Teaching Doctors About Nutrition Won’t Fix America’s Food System
Doctors need more nutrition training, but the food environment is the bigger driver chronic disease.
The limits of fixing diet through medical education
On Thursday in Washington, federal health officials announced a push to teach doctors more about nutrition.
“Today we mark an historic announcement,” Health and Human Services Secretary Robert F. Kennedy Jr. said. “Fifty-three medical schools across 31 states… will require every medical student to complete 40 hours of nutrition training.”
The move targets a long-recognized gap: many physicians receive little formal training in nutrition despite treating diet-related disease every day.
More training is overdue. But doctors alone cannot fix America’s diet. The real driver of chronic disease is the food environment itself, dominated by ultra-processed foods and added sugar.
Medical schools already face hard choices
Medical schools have finite time and an expanding list of subjects.
Students must master genetics, pharmacology, infectious diseases, surgery, and communication with patients. New topics, like artificial intelligence, are also competing for space.
Every new topic pushes another aside.
Nutrition is one clear gap. Many physicians receive fewer than 20 hours of nutrition education in medical school, and surveys show many feel unprepared to counsel patients about diet, obesity, and metabolic disease.
Doctors consistently report needing more training in practical skills like dietary counseling and obesity management. Medical training has traditionally emphasized diagnosing disease more than preventing it.
Surveys of medical students and doctors also show gaps in training on physical activity counseling, sleep, stress, and behavior change — all central to chronic disease prevention.
Ironically, medical students often struggle with healthy habits themselves. Long hours and stress mean poor sleep, little exercise, and irregular diets.
Other under-taught areas include mental health, addiction, women’s health, social determinants of health, health policy, and communication skills.
Doctors do not have to carry all expertise alone. Dietitians and other clinicians also play critical roles in helping patients improve their diets. They often have more time to spend with patients and can provide this care more effectively and at lower cost.
Lessons from tobacco control
Public health experience shows that education alone rarely shifts population health.
Smoking offers the clearest example.
Doctors advising patients to quit helped.
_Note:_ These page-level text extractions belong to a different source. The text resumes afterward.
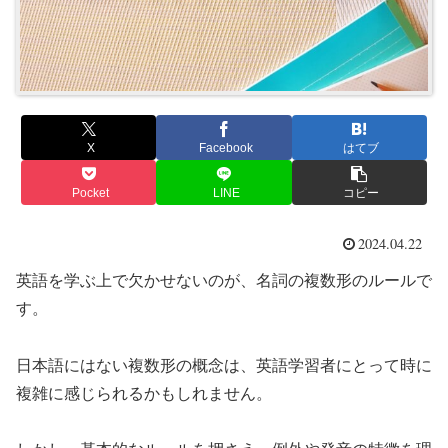
X
Facebook
はてブ
Pocket
LINE
コピー
2024.04.22
英語を学ぶ上で欠かせないのが、名詞の複数形のルールで
す。
日本語にはない複数形の概念は、英語学習者にとって時に
複雑に感じられるかもしれません。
So did nicotine patches and counseling.
But the biggest declines in smoking happened after major policy changes:
These policies changed the environment around smoking.
Ultra-processed foods dominate the American diet
More than half of the calories Americans consume come from ultra-processed foods, and the proportion is even higher for children.
These industrial products combine refined starches, added sugar, unhealthy fats, salt, and additives.
They are engineered to taste good, last on shelves, and be eaten quickly.
They are heavily marketed and everywhere.
Sugary drinks: a major source of added sugar
Sugar-sweetened beverages are one of the largest sources of added sugar in the American diet.
These drinks include:
soda
sports drinks
energy drinks
sweetened teas
other flavored beverages
Liquid calories behave differently than solid food. They don’t create the same feeling of fullness. As a result, people often drink these calories in addition to their meals.
Research has linked sugary drinks to a higher risk of:
obesity
type 2 diabetes
heart disease
fatty liver disease
The American Heart Association recommends limiting added sugar to 25 grams per day for women and 36 grams per day for men.
A single sugary beverage may contain most, or even more than, a full day’s recommended limit in one serving.
Because they are widely consumed and easy to measure, sugary drinks are a major focus of public health policy.
Policies that change behavior
Researchers have studied several ways to reduce sugary drink consumption.
The strongest evidence comes from taxes on sugary drinks.
Several U.S. cities — including Philadelphia, Seattle, San Francisco, Oakland, and Boulder — have implemented these taxes.
After the taxes were introduced:
prices rose about 33%
purchases of sugary drinks fell by about one-third
Researchers also found consumers did not appear to travel to nearby cities to avoid the tax.
Other policies, such as improving beverage standards in schools or making water the default drink in kids’ meals, can also help shift habits.
Doctors need training, but the food system needs reform
Improving nutrition education in medical school necessary.
Doctors should understand how diet affects chronic disease and feel comfortable discussing nutrition with patients.
But doctors alone cannot overcome a food system where ultra-processed foods dominate grocery shelves and sugary drinks remain cheap, heavily marketed, and easy to buy.
Solving America’s chronic disease crisis will likely require broader changes, including:
reducing added sugar in foods and drinks
limiting marketing to children
improving school nutrition standards
using pricing policies that discourage sugary drinks
Doctors need better nutrition training. But fixing America’s diet will require changing the food system itself.